Welcome Week ‘23: Perspectives of a first year
From debates to races, Welcome Week can be a wild experience.
For many first-years, Welcome Week can be a relief after navigating the esoteric enrolment processes and other impossibly user-unfriendly websites — now the real university experience begins. Although many fleeting friendships were developed in the lines for Redbull and free toothpaste, Welcome Week was definitely a mixed bag of experiences.
Like lambs to the slaughter, the early morning empty stalls and Eastern Avenue buildings led me to a Socialist Alternative recruitment drive instantly. I’d barely left my bus before being asked “Do you care about left-wing politics?” and a flyer thrust into my hands. “Meet the socialists,” the poorly cropped paper tells me. No, thanks.
We kept slipping between SAlt’s recruiters until we finally reached the Quad, walking past the damned who were too nice to say no. God knows it’ll be impossible to unsubscribe from their mailing list.
After a confusing hour where my student mentor led four of us into a strange, empty room off of the Great Hall and abandoned us, we were finally led to a lecture theatre where various academics took the stage.

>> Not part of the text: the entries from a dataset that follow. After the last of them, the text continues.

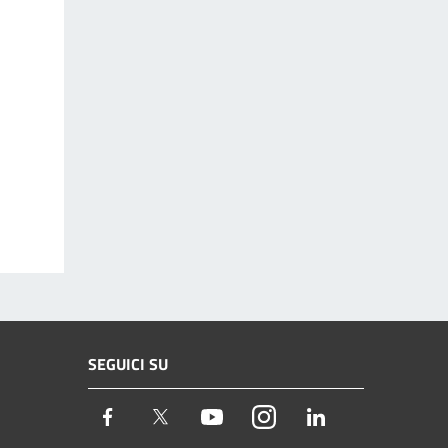
SEGUICI SU
Facebook
Twitter
Youtube
Instagram
LinkedIn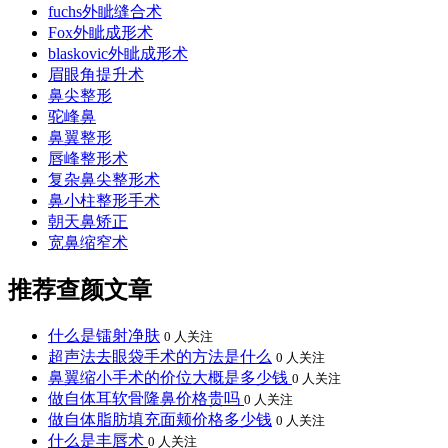
fuchs外眦缝合术
Fox外眦成形术
blaskovic外眦成形术
眉眼角提升术
鼻尖整形
驼峰鼻
鼻翼整形
唇峰整形术
复杂鼻尖整形术
鼻小柱整形手术
朝天鼻矫正
宽鼻缩窄术
推荐查颜文章
什么是镭射净肤
0 人关注
超声法去眼袋手术的方法是什么
0 人关注
鼻翼缩小手术的价位大概是多少钱
0 人关注
做自体耳软骨隆鼻价格贵吗
0 人关注
做自体脂肪填充面颊价格多少钱
0 人关注
什么是丰唇术
0 人关注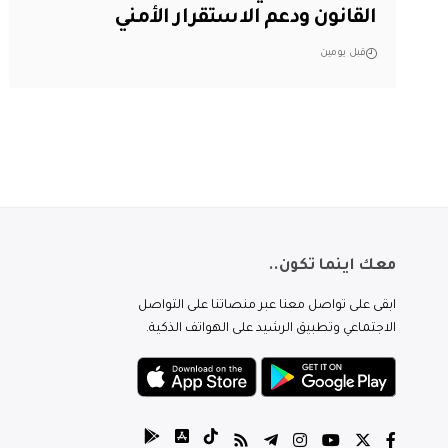
القانون ودعم الاستقرار الأمني
قبل يومين
معك اينما تكون..
ابقى على تواصل معنا عبر منصاتنا على التواصل
الاجتماعي وتطبيق الرشيد على الهواتف الذكية.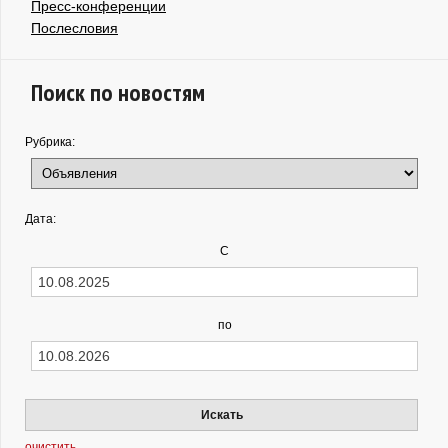
Пресс-конференции
Послесловия
Поиск по новостям
Рубрика:
Дата:
С
по
Искать
очистить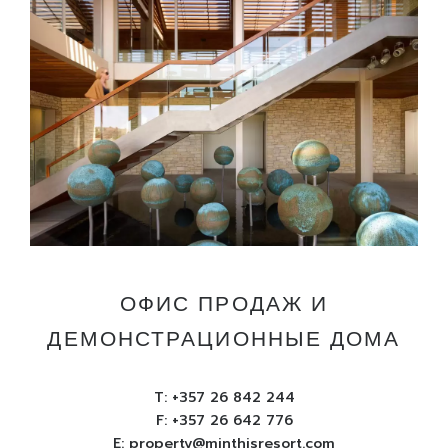
ОФИС ПРОДАЖ И
ДЕМОНСТРАЦИОННЫЕ ДОМА
T:
+357 26 842 244
F: +357 26 642 776
E:
property@minthisresort.com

By the second hour, many had grown hungry, talking over SRC President Lia Perkins and club representatives out of — what was hopefully — restlessness.
Finally offered the free lunch, my mentor group seemingly disbanded in the hoard and never re-formed, so I tagged along with another group for the “Amazing Race.”
Handed a yellow piece of paper, where a set of four ingenious and brain-teasing challenges were laid out, including but not limited to, theorising where a staircase led to — “creative answers only!” — and counting how many gargoyles were in a specific area.
During the “race”, we soon realised that we had no competitors, as almost all students had left. I quietly slipped away too.
Braving the impenetrable thickets of students, I found myself desperately navigating around lines that cut through busy thoroughfares as I got acquainted with the clubs, societies, and political factions of USyd.
Like death and taxes, SAlt proved themselves to, again, be one of the certainties of life.
We soon became acquainted with minions of the Conservative Club, who paraded around with a Steven Crowder-esque sign asking “How many people has socialism killed?” in which people would tally under the options “100 mil or am I wrong”. One then donned an Israeli flag and yelled some unintelligible nonsense towards the left-wing stalls.
A group of college girls then approached the Wom*n’s Collective stall, claiming to be offended by the stickers that read “burn the colleges”. With the entitlement of someone whose nuggets had been forgotten at McDonald’s, they demanded to speak to someone higher up to complain, despite those who created the stickers being there at the stall.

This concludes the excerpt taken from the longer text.